Picture this: You're a little boy. You're blind. You fall down on the floor. You're bruised. You're crying. You're not able to see your mother, but you know she's in the room. Why won't she pick you up? You go into a temper tantrum, and she still doesn't do anything about it. So you give up trying. Silence. You listen, closely. A hummingbird beats its wings outside the window, sucking up sweetness from a flower. Its hovering out there, in that direction. Suddenly you have a sense of space, distance, time, and touch that knows no bounds. You rise to the occasion. And you learn to rise to the occasion again and again and again. You learn to see with a third eye, hear with a third ear, and kinetically come alive. It's a new world out there and you're wide open to it. Most of all, you are not afraid anymore.
"Ray" is a two and half hour lollapalooza of a film on the life and career of Ray Charles. At first glance it appears to copycat the usual biopic formula of innumerable musical films celebrating the "life of …" (you fill in the blanks). The film's swing vote, though, lies in the strength of its emotional identity through a keen use of powerful detail. It adheres to Ray Charles' history as an entertainer and wayward husband. And above all, it ignites with his music.
The believability of Jamie Foxx's portrayal of Ray, in all of the musician's conflicting and hallucinatory aspects, gathers steam by merging character step by step. Supporting performers do a bang up job of creating the world surrounding Ray Charles' rise to dominance. And director Taylor Hackford's unerring sense of linking drama to musicality, James White's linked-to-the essentials script, Pawel Edelman's fresh faced cinematography, and Paul Hirsh's editing take the viewer into a remarkable journey. The key to Charles' phenomenal success? A hunger for full, complete, unafraid expression, and an unerring ability to pick it all out on the keyboard, and sing it full throated. Two and a half hours of gutsy gospel blues and bluesy country well worth listening to.

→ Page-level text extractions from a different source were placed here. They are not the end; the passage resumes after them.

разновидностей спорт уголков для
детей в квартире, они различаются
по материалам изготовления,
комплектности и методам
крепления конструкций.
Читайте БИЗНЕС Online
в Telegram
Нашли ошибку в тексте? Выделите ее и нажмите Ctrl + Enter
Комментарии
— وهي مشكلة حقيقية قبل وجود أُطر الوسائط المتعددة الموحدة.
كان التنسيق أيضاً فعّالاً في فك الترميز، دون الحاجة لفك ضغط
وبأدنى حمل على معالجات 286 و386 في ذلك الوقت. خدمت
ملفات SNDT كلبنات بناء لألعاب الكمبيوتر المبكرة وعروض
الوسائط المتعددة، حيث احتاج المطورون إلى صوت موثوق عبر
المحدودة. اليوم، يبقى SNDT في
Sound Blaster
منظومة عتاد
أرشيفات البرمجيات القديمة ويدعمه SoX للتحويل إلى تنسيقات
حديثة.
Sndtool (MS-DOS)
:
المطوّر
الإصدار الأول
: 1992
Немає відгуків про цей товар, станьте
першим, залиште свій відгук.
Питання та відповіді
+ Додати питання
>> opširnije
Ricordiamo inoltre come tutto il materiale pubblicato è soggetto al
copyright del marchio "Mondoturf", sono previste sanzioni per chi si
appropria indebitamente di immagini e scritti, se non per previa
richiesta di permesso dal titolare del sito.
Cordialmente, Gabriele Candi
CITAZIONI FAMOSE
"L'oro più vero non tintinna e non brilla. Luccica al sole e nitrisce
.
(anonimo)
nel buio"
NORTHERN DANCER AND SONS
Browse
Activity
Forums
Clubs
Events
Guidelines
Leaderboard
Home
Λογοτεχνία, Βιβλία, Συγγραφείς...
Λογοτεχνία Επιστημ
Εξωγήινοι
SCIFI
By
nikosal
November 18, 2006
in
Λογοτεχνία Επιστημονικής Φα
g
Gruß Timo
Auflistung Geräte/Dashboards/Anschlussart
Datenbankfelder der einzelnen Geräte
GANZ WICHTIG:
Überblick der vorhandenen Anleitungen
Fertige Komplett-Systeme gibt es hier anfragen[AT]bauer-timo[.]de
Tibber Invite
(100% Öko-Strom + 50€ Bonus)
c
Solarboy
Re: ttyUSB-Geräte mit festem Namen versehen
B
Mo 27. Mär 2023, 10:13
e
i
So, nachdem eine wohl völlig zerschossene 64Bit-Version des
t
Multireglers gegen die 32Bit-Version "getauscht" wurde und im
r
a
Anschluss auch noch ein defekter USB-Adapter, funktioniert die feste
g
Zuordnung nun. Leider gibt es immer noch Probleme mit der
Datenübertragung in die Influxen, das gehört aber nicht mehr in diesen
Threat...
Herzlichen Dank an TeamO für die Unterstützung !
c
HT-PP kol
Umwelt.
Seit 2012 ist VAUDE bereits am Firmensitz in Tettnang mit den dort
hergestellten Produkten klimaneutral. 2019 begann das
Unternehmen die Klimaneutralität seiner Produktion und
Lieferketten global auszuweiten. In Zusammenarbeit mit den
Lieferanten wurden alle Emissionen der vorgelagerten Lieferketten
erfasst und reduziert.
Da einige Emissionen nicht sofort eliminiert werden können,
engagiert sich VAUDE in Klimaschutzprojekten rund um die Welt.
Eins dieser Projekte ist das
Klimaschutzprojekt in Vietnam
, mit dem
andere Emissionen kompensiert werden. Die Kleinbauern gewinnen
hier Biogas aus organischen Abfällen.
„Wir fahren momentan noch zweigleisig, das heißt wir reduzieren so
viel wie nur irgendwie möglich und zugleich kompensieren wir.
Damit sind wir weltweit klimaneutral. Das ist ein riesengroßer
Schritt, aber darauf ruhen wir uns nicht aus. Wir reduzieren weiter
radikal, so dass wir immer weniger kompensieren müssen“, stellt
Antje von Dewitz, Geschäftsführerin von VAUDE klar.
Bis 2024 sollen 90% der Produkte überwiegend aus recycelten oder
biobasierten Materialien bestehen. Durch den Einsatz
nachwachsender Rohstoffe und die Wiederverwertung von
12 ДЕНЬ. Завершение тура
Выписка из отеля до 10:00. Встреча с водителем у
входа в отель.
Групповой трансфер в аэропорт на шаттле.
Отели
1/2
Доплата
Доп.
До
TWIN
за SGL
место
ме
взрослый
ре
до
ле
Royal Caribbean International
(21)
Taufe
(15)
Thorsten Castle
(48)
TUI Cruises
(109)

Take away the flashbacks into Charles' childhood and youth and you lose the film. In some film circles that might be considered a minus. In "Ray" the flash backs are hinged so close to critical moments in Ray Charles' life that they rarely fail to absorb. The crucial use of detail, rich with immediacy, reveals the touch and feel of being blind, black and marginalized.
Young Ray Charles watched his brother drown in a washtub in a small backwater Florida town. Was he mesmerized, thinking it is a game, or just not stepping in to help rescue him? His brother's drowning leaves the future entertainer with perpetual guilt. When Ray starts going blind, his mother, Aretha, played with extraordinary true-to-life characterization by Sharon Warren, painstakingly trains her son, a blind black boy, to go out on his own and take risks. An option that few parents would take without considerable fear, pain and self doubt. It's not the usual high toned baloney that you can do anything. It's more like, this is what you've got, lets see what you can do with it? Strength out of adversity is a theme that many folks can identify with. Sharon Warren's portrayal of Aretha leaves no stone unturned.

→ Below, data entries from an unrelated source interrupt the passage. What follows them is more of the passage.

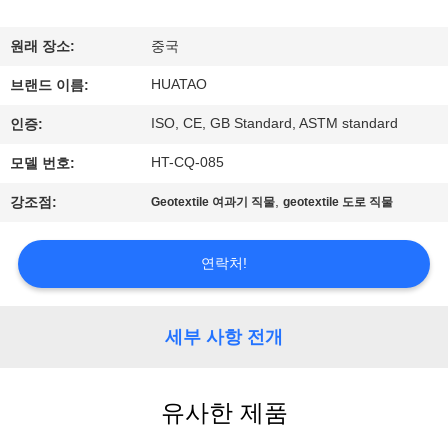
하
여
원래 장소:
중국
HUATAO
브랜드 이름:
공
ISO, CE, GB Standard, ASTM standard
인증:
장
HT-CQ-085
모델 번호:
여
,
강조점:
Geotextile 여과기 직물
geotextile 도로 직물
행
연락처!
품
질
세부 사항 전개
관
유사한 제품
리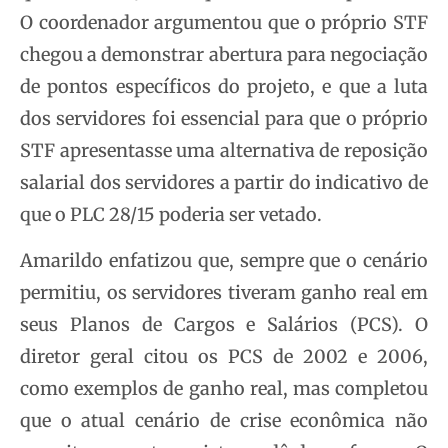
O coordenador argumentou que o próprio STF
chegou a demonstrar abertura para negociação
de pontos específicos do projeto, e que a luta
dos servidores foi essencial para que o próprio
STF apresentasse uma alternativa de reposição
salarial dos servidores a partir do indicativo de
que o PLC 28/15 poderia ser vetado.
Amarildo enfatizou que, sempre que o cenário
permitiu, os servidores tiveram ganho real em
seus Planos de Cargos e Salários (PCS). O
diretor geral citou os PCS de 2002 e 2006,
como exemplos de ganho real, mas completou
que o atual cenário de crise econômica não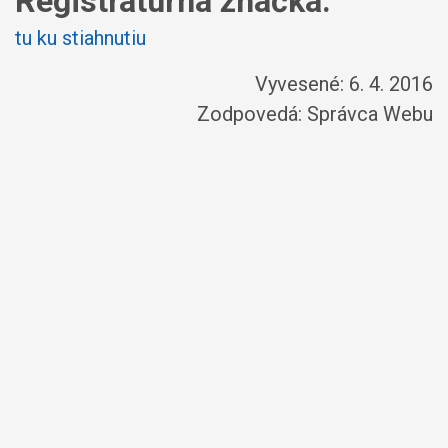
Registratúrna značka:
tu ku stiahnutiu
Vyvesené: 6. 4. 2016
Zodpovedá:
Správca Webu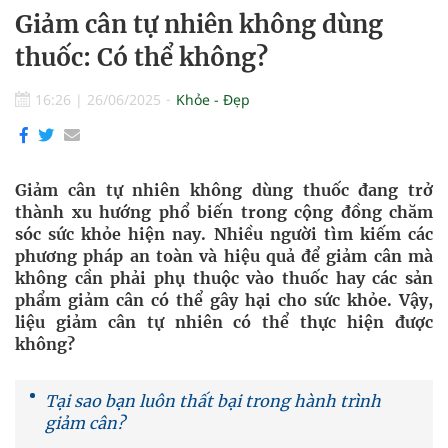
Giảm cân tự nhiên không dùng
thuốc: Có thể không?
16:26
|
26/06/2025
Khỏe - Đẹp
Giảm cân tự nhiên không dùng thuốc đang trở
thành xu hướng phổ biến trong cộng đồng chăm
sóc sức khỏe hiện nay. Nhiều người tìm kiếm các
phương pháp an toàn và hiệu quả để giảm cân mà
không cần phải phụ thuộc vào thuốc hay các sản
phẩm giảm cân có thể gây hại cho sức khỏe. Vậy,
liệu giảm cân tự nhiên có thể thực hiện được
không?
Tại sao bạn luôn thất bại trong hành trình
giảm cân?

Women and drugs take up a large part of the film. Ray Charles' honesty working with director Taylor Hackford, helps reveal the contradictory impact of his womanizing. Even though honesty might be yet another attempt to capture our attention and keep his life going on an upbeat keel. Yet the battle to kick his heroin habit was won, laid to rest, after excruciating twisting and turning to get the poison out of his system. To know that Charles died shortly before the film was released, adds to the puzzle. What else can life be but a super puzzle, with none of the jigsaw pieces fitting into a perfect formation? Unless your name is Aristotle, the fit is, at best, tenuous.
"Ray" is neither a documentary or a romanticized formula. It is somewhere in between. Like Bill Clinton's presidential library, personality infuses the story. The personal trials, tribulations and accomplishments respected, the ugly details revealed. The syringe is in the viewer's eye; the ear doubles the effect; the history is there.